Health insurance company CEO Andreas Storm argues for a significant shift in healthcare and nursing, akin to security policy reforms. According to Storm, the issues at hand are so extreme that drastic changes are essential. This transformation can only be achieved with extra funds, argues Storm. In a century or two, the baby boomer generation will peak, resulting in an enormous strain on the healthcare and nursing systems. Both systems are underfunded.

Storm lashes out at the meager contribution from the federal budget towards social benefits for health insurance customers. It barely covers a third of the actual costs, which equates to more than 9 billion euros annually. The health fund in statutory health insurance (GKV) is estimated by Storm to be around 300 billion euros each year. The funding shortfall in social benefits is equal to half a percentage point in the contribution rate.

Storm also highlights the disparity in social benefits between GKV and private insured individuals, calling it "a social political scandal of the first order." A social assistance recipient with private insurance slips into their insurance's basic tariff. The state then pays an astounding 3.5 times what it pays to the GKV. "We have a massive justice problem," said the CEO of Germany's third largest health insurance company.

The federal funding for the reimbursement of non-insurance benefits has dwindled since 2010, with a current figure of 14.5 billion euros, claims Storm. This subsidy isn't adjusted dynamically like in pension insurance. Storm also expressed dissatisfaction at the fact that duties the taxpayer must cover are being pushed onto GKV. This includes the hospital restructuring fund, which needs to be financed with 50 million euros annually for the next ten years. GKV should contribute half of this, believes Storm. "This is a misappropriation of contribution money," he asserts, adding that this is also the opinion of the Federal Court of Auditors.

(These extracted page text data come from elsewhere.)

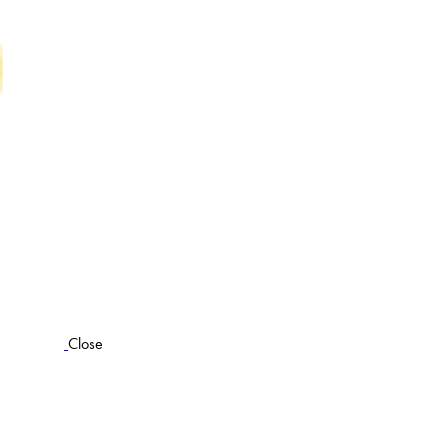
Close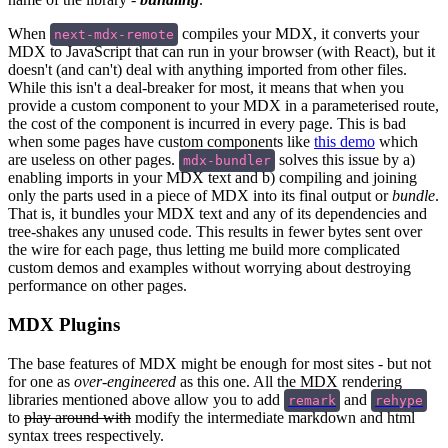
When
compiles your MDX, it converts your
next-mdx-remote
MDX to JavaScript that can run in your browser (with React), but it
doesn't (and can't) deal with anything imported from other files.
While this isn't a deal-breaker for most, it means that when you
provide a custom component to your MDX in a parameterised route,
the cost of the component is incurred in every page. This is bad
when some pages have custom components like
this demo
which
are useless on other pages.
solves this issue by a)
mdx-bundler
enabling imports in your MDX text and b) compiling and joining
only the parts used in a piece of MDX into its final output or
bundle
.
That is, it bundles your MDX text and any of its dependencies and
tree-shakes any unused code. This results in fewer bytes sent over
the wire for each page, thus letting me build more complicated
custom demos and examples without worrying about destroying
performance on other pages.
MDX Plugins
The base features of MDX might be enough for most sites - but not
for one as
over-engineered
as this one. All the MDX rendering
libraries mentioned above allow you to add
and
remark
rehype
to
play around with
modify the intermediate markdown and html
syntax trees respectively.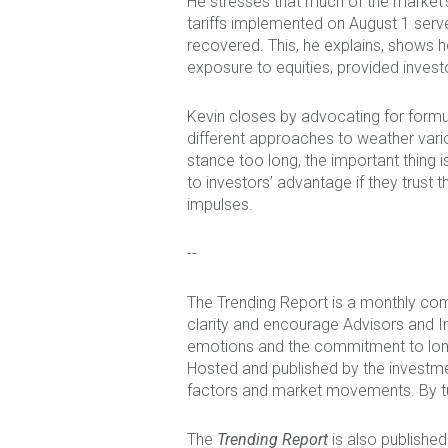
He stresses that much of the market’
tariffs implemented on August 1 serve
recovered. This, he explains, shows h
exposure to equities, provided invest
Kevin closes by advocating for formul
different approaches to weather var
stance too long, the important thing is
to investors’ advantage if they trust
impulses.
--
The Trending Report is a monthly com
clarity and encourage Advisors and I
emotions and the commitment to long 
Hosted and published by the investm
factors and market movements. By tu
The
Trending Report
is also published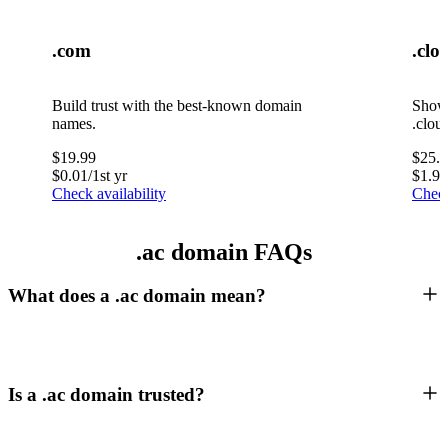
.com
.clo
Build trust with the best-known domain
Showc
names.
.clou
$
19.99
$
25.
$
0.01
/1st yr
$
1.99
Check availability
Check
.ac domain FAQs
What does a .ac domain mean?
Is a .ac domain trusted?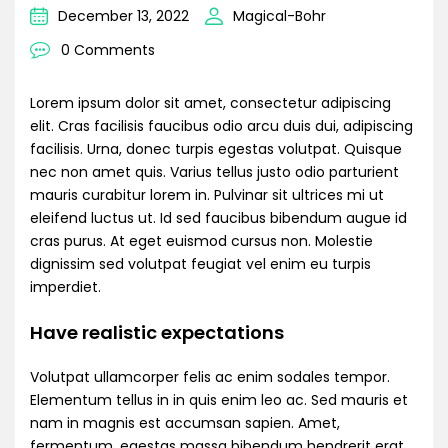
December 13, 2022
Magical-Bohr
0 Comments
Lorem ipsum dolor sit amet, consectetur adipiscing
elit. Cras facilisis faucibus odio arcu duis dui, adipiscing
facilisis. Urna, donec turpis egestas volutpat. Quisque
nec non amet quis. Varius tellus justo odio parturient
mauris curabitur lorem in. Pulvinar sit ultrices mi ut
eleifend luctus ut. Id sed faucibus bibendum augue id
cras purus. At eget euismod cursus non. Molestie
dignissim sed volutpat feugiat vel enim eu turpis
imperdiet.
Have realistic expectations
Volutpat ullamcorper felis ac enim sodales tempor.
Elementum tellus in in quis enim leo ac. Sed mauris et
nam in magnis est accumsan sapien. Amet,
fermentum, egestas massa bibendum hendrerit erat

The Ampel administration is considering enlisting the assistance of GKV for additional medical training positions worth 660 million euros annually, protests Storm. GKV's participation in study places or the transformation fund for hospitals is not on the agenda, according to the DAK head.

In the years to come, health insurance will likely face continuous financial pressure due to medical advancements and an aging populace, believes Storm. This amounts to approximately one-quarter of a percentage point per year in the GKV contribution rate. By 2035, the contribution rate for the GKV would have to increase by approximately 2.5 points just to address this issue. Storm advocated for more tax money to be invested in healthcare and nursing insurance. Furthermore, he emphasized the requirement for modernization and digitization of the system. "That's a quantum leap when the electronic patient file (EPA) is expected to be available for everyone from next year," he said. This could lead to considerable savings and improve the level of care provided.